### DATA FOR PROCESSING
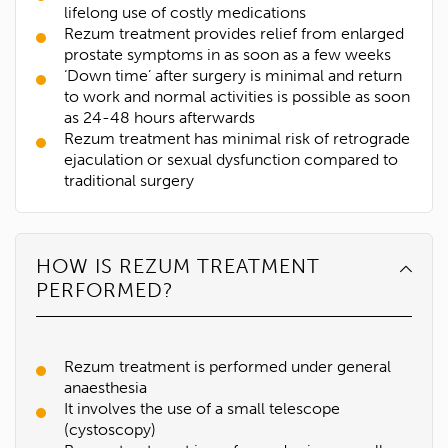
lifelong use of costly medications
Rezum treatment provides relief from enlarged
prostate symptoms in as soon as a few weeks
‘Down time’ after surgery is minimal and return
to work and normal activities is possible as soon
as 24-48 hours afterwards
Rezum treatment has minimal risk of retrograde
ejaculation or sexual dysfunction compared to
traditional surgery
HOW IS REZUM TREATMENT
PERFORMED?
Rezum treatment is performed under general
anaesthesia
It involves the use of a small telescope
(cystoscopy)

### REQUIRED WORK
From the records above, repeat exactly the lines from the one with "to work and" through the one with "anaesthesia", both included.

### RESPONSE
to work and normal activities is possible as soon
as 24-48 hours afterwards
Rezum treatment has minimal risk of retrograde
ejaculation or sexual dysfunction compared to
traditional surgery
HOW IS REZUM TREATMENT
PERFORMED?
Rezum treatment is performed under general
anaesthesia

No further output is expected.